Every parent is proud when they send their child off to college, and most college-bound kids don’t have the extra burden of playing big-time football added to the list.  Both of his parents have hopes and dreams, like we all do, but they really just want him to be happy.  

“That’s been one of the things we’ve really talked about,” Jeff said when asked what he really wants Xavier to get out of his college experience.  “Again, just the different things that can happen in life.  We know you have NFL dreams and aspirations, but if it doesn’t work out, where would you like to have a degree from?  If you get injured while playing football, where would you like to have a degree from to further you on in life?  That’s important.  Also, just being around the guys and having fun.  Life goes so fast, and before you know it, you’re going to be 37, and you don’t want to have any regrets going forward on what college you went to, and what was important to you.  
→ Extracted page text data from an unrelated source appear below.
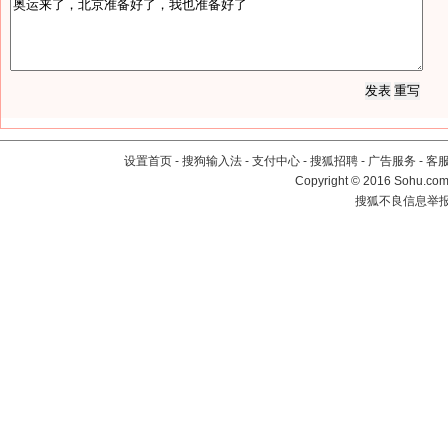
设置首页
-
搜狗输入法
-
支付中心
-
搜狐招聘
-
广告服务
-
客
Copyright
©
2016 Sohu.com 
搜狐不良信息举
“We’ve sat down and talked about what’s important for sports, and academics, and just life.  I just want him to go have fun.  I know he’s going to be a great kid.  Wherever he goes, because I’ve seen his whole life, when he gets there, he’s going to do well.  He’s a real mature kid.  Once they get to know him and the intangibles he has, I think they’ll really appreciate him because he’s going to come to work and do the right things”

Options, choices, forks in the road…we all have them in our lives.  One bad decision changed Jeff Watts’ life forever, and now he is hoping it also made a huge impact on his son.  Judging by the results, it seems pretty clear it has, and for all the right reasons.